INFORMATION SHOWN Start Marker

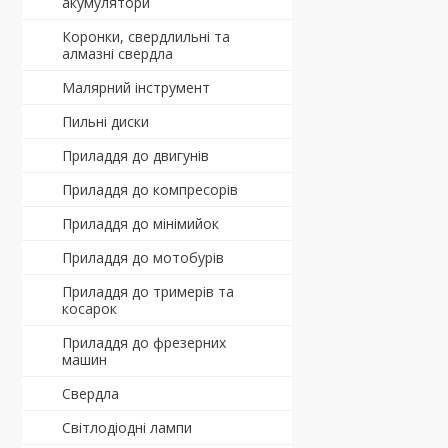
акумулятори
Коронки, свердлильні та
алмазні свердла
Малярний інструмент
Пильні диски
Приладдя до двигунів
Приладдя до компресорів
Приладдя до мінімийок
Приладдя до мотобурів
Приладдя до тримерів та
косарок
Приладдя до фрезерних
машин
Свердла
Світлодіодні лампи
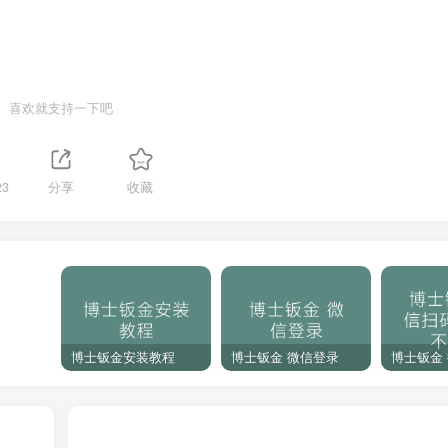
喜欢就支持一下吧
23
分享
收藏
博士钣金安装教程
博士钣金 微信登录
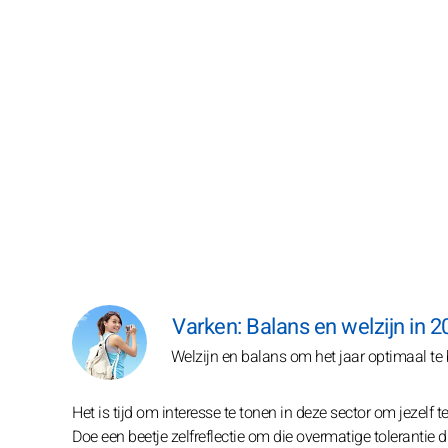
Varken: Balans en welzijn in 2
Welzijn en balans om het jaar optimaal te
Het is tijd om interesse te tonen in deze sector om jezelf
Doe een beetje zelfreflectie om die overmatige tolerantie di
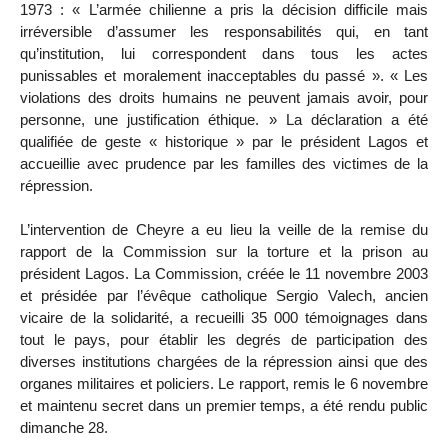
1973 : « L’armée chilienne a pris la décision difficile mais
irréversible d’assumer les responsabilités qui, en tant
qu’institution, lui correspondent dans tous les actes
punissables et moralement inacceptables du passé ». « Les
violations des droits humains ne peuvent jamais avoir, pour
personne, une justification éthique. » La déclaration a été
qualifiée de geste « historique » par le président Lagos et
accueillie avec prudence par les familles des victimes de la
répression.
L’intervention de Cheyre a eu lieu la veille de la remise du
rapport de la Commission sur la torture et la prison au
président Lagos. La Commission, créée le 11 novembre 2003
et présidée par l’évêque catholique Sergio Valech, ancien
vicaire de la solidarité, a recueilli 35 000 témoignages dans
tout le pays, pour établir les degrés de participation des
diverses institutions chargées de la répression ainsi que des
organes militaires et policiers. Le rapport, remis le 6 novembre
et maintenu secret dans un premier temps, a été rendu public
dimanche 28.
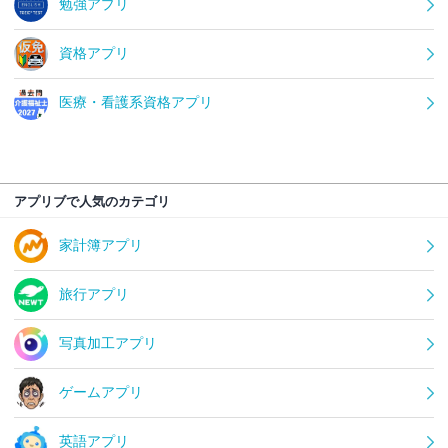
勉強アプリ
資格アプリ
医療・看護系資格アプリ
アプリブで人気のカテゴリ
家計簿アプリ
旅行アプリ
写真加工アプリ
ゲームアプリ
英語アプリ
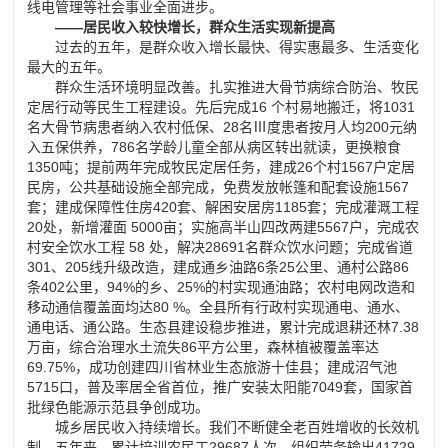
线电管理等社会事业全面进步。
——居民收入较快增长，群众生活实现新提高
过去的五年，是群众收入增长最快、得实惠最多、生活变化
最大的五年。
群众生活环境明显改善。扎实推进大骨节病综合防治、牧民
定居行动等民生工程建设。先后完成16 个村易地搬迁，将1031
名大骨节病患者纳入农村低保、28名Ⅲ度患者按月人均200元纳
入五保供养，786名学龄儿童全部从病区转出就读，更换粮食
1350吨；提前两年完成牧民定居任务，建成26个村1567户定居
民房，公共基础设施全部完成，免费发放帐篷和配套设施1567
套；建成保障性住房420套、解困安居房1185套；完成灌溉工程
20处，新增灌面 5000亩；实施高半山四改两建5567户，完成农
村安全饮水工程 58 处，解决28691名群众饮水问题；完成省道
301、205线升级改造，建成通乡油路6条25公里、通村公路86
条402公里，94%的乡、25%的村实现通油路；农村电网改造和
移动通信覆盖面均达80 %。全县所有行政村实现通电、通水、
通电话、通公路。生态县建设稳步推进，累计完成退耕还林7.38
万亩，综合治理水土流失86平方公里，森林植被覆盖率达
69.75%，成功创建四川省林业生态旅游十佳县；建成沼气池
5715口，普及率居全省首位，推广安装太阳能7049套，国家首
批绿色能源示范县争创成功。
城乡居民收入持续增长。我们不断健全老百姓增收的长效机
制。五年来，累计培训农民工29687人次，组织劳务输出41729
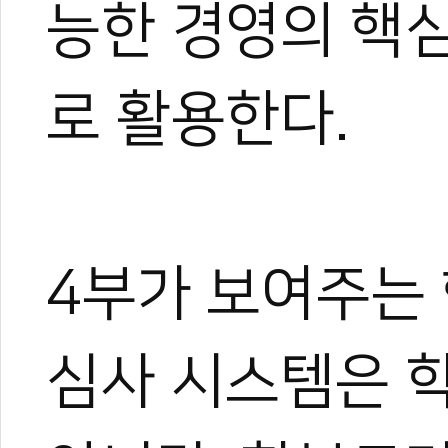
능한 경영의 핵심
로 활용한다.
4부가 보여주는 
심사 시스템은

INFORMATION SHOWN End Marker

» TASK ITEM: Copy out the entries verbatim, but skip every picture.

» RESPONSE AREA:
акумулятори
Коронки, свердлильні та
алмазні свердла
Малярний інструмент
Пильні диски
Приладдя до двигунів
Приладдя до компресорів
Приладдя до мінімийок
Приладдя до мотобурів
Приладдя до тримерів та
косарок
Приладдя до фрезерних
машин
Свердла
Світлодіодні лампи
喜欢就支持一下吧
23
分享
收藏
博士钣金安装教程
博士钣金 微信登录
Varken: Balans en welzijn in 2
Welzijn en balans om het jaar optimaal te
Het is tijd om interesse te tonen in deze sector om jezelf
Doe een beetje zelfreflectie om die overmatige tolerantie di
1973 : « L’armée chilienne a pris la décision difficile mais
irréversible d’assumer les responsabilités qui, en tant
qu’institution, lui correspondent dans tous les actes
punissables et moralement inacceptables du passé ». « Les
violations des droits humains ne peuvent jamais avoir, pour
personne, une justification éthique. » La déclaration a été
qualifiée de geste « historique » par le président Lagos et
accueillie avec prudence par les familles des victimes de la
répression.
L’intervention de Cheyre a eu lieu la veille de la remise du
rapport de la Commission sur la torture et la prison au
président Lagos. La Commission, créée le 11 novembre 2003
et présidée par l’évêque catholique Sergio Valech, ancien
vicaire de la solidarité, a recueilli 35 000 témoignages dans
tout le pays, pour établir les degrés de participation des
diverses institutions chargées de la répression ainsi que des
organes militaires et policiers. Le rapport, remis le 6 novembre
et maintenu secret dans un premier temps, a été rendu public
dimanche 28.
勉強アプリ
資格アプリ
医療・看護系資格アプリ
アプリブで人気のカテゴリ
家計簿アプリ
旅行アプリ
写真加工アプリ
ゲームアプリ
英語アプリ
线电管理等社会事业全面进步。
——居民收入较快增长，群众生活实现新提高
过去的五年，是群众收入增长最快、得实惠最多、生活变化
最大的五年。
群众生活环境明显改善。扎实推进大骨节病综合防治、牧民
定居行动等民生工程建设。先后完成16 个村易地搬迁，将1031
名大骨节病患者纳入农村低保、28名Ⅲ度患者按月人均200元纳
入五保供养，786名学龄儿童全部从病区转出就读，更换粮食
1350吨；提前两年完成牧民定居任务，建成26个村1567户定居
民房，公共基础设施全部完成，免费发放帐篷和配套设施1567
套；建成保障性住房420套、解困安居房1185套；完成灌溉工程
20处，新增灌面 5000亩；实施高半山四改两建5567户，完成农
村安全饮水工程 58 处，解决28691名群众饮水问题；完成省道
301、205线升级改造，建成通乡油路6条25公里、通村公路86
条402公里，94%的乡、25%的村实现通油路；农村电网改造和
移动通信覆盖面均达80 %。全县所有行政村实现通电、通水、
通电话、通公路。生态县建设稳步推进，累计完成退耕还林7.38
万亩，综合治理水土流失86平方公里，森林植被覆盖率达
69.75%，成功创建四川省林业生态旅游十佳县；建成沼气池
5715口，普及率居全省首位，推广安装太阳能7049套，国家首
批绿色能源示范县争创成功。
城乡居民收入持续增长。我们不断健全老百姓增收的长效机
制。五年来，累计培训农民工29687人次，组织劳务输出41729
능한 경영의 핵심
로 활용한다.
4부가 보여주는 
심사 시스템은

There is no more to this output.